En ellas se puede apreciar, como en las descripciones de Solana, la acumulación de informaciones que en la Catástrofe de la Martinica convergen para dar cuenta de la catástrofe: «árboles arrancados, edificios hundidos, rayos y aguas desbordadas» (Ilust. 7), con una escena final en la que caben hasta 18 personas, arrodilladas las más para expresar su agradecimiento a una ya ausente Virgen protectora. Para El hijo malvado de Gerona los tres cuadros ofrecen una representación minimalista pero coherente del interior de una casa, de los personajes y del paisaje, bastante inferior a la que los pintores Cluysenaar y Solana atribuyen a los cartelones pintados en sus respectivos cuadros. No obstante, se puede observar que, a los personajes, a través de la gestual, se intenta atribuirles alguna intención y que la acumulación final de cadáveres en medio de una gran charca de sangre no deja lugar a ninguna duda sobre lo malvado que era el hijo (Ilust. 8).
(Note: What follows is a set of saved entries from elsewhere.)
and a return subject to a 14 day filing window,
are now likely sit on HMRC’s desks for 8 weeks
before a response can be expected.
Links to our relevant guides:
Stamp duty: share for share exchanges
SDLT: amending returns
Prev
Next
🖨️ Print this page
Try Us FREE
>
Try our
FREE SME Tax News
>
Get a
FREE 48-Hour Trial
En cuanto a Los niños robados en Barcelona (Ilust. 9), se entiende que el primer cuadro evoca el rapto de los dos niños, que, en el segundo, unos ciclistas los encuentran en medio de un paisaje rural y que en el tercero –que es el del desenlace– se devuelven a su madre en presencia de una nutrida asistencia (como en el teatro en las escenas finales) y con telón de fondo urbano.
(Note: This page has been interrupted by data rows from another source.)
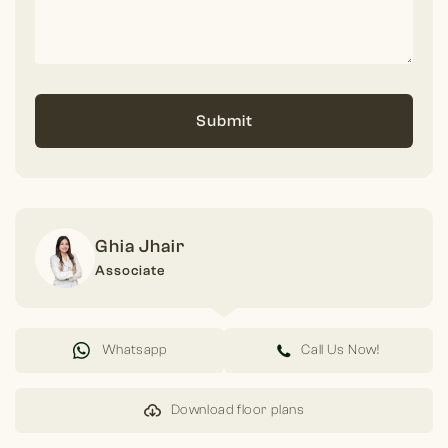
Submit
Ghia Jhair
Associate
Whatsapp
Call Us Now!
Download floor plans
La finalidad principal parece ser atribuir una corporeidad a los personajes de la historia con una elemental delineación de su figura, para su correcta identificación, con una mínima expresión del movimiento y de la gestual. Parece que no importa mucho crear la ilusión óptica como en los telones de teatro. Lo importante es que se vea lo pintado a distancia para conseguir un impacto inmediato, a base de trazos elementales y acentuados. Desde luego, poco tienen que ver estas pinturas con la pintura de historia o la de teatro o de estudio fotográfico, y no siempre se les coge la intención, como en el cartel que, en 1881, en Murcia anuncia unos romances «patibularios» «en el que con toda clase de tiznajos se ha querido pintar tres ahorcados, y según parece un barco pirata que boga por el mar» (DM).
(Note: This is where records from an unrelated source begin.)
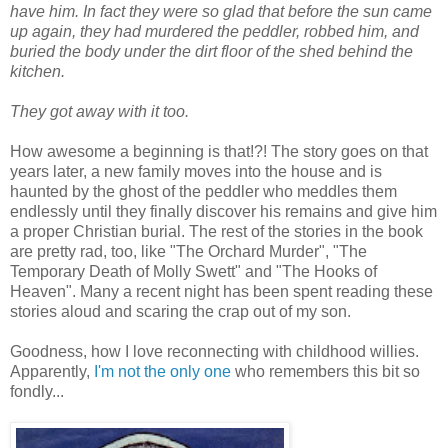
have him. In fact they were so glad that before the sun came
up again, they had murdered the peddler, robbed him, and
buried the body under the dirt floor of the shed behind the
kitchen.
They got away with it too.
How awesome a beginning is that!?! The story goes on that
years later, a new family moves into the house and is
haunted by the ghost of the peddler who meddles them
endlessly until they finally discover his remains and give him
a proper Christian burial. The rest of the stories in the book
are pretty rad, too, like "The Orchard Murder", "The
Temporary Death of Molly Swett" and "The Hooks of
Heaven". Many a recent night has been spent reading these
stories aloud and scaring the crap out of my son.
Goodness, how I love reconnecting with childhood willies.
Apparently,
I'm not the only one
who remembers this bit so
fondly...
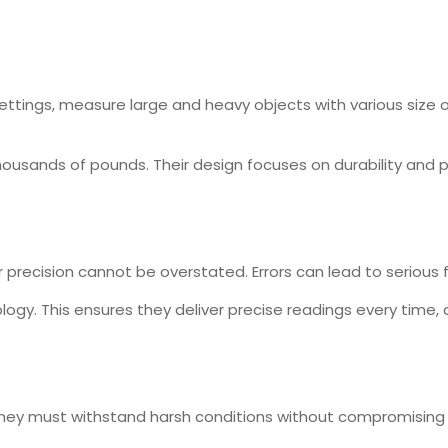
 settings, measure large and heavy objects with various siz
ousands of pounds. Their design focuses on durability and pr
precision cannot be overstated. Errors can lead to serious f
gy. This ensures they deliver precise readings every time, 
. They must withstand harsh conditions without compromisin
En estos realistas cartelones no habrá faltado cierto dramatismo y hasta tremendismo, por ejemplo, en la representación «con hopas y bonetes» de unos reos –«Y es tal la realidad, que parece que gimen», escribe Emilio Carrere (EC)– o en la reiterada presencia un amenazador y seguramente mortífero palo en las viñetas 4 y 5 y de reos agarrotados en el cartelón pintado por Solana en su cuadro El cartel del crimen (GS1, Ilust. 4). Como observa Caro Baroja (1969, 410), «el fin moralizador y religioso de la imagen puesto de relieve por el sínodo de Arras (1025), es un fin sensacionalista en el cartelón», caracterizado este por «su calidad más tremendista y horrible que la aleluya, el azulejo o la malla». En las descripciones de los cartelones por Solana se encontrarán sobrados ejemplos de lo que parece ser una fascinación por lo más sensacionalista y horrendo: «los conventos de frailes y de monjas incendiados, saliendo desnudos y descolgándose por las ventanas, y las iglesias saqueadas y llenas de bombas y dinamita sus altares» durante la Sangrienta semana de Barcelona (para los historiadores, la Semana trágica de 1909) (GS6, 344), un niño degollado sobre un barranco, con las ropas ensangrentadas y con los brazos en cruz (GS4) o este otro al que se «le hace una incisión con un cuchillo en la garganta, por donde brota (un) caño de sangre que recoge (una) mujer, cómplice, en un puchero, y se le da de beber a (una) mujer pálida, que llevan en brazos (unas) vecinas; los feroces criminales sacan las mantecas a la tierna criatura, le desabrochan la chambra a la enferma y se la colocan en los pechos para que sane» (GS5, 214), etc. ¿Puede hablarse de una poética y casi phanopeia sensacionalista propia del cartel de feria, con una delectación por los aspectos más morbosos y, más que realistas, espeluznantes, perceptibles en la manera de dar la muerte o en las manifestaciones de crueldad y ensañamiento de que rebosan las pinturas (Botrel, 2016, 29)?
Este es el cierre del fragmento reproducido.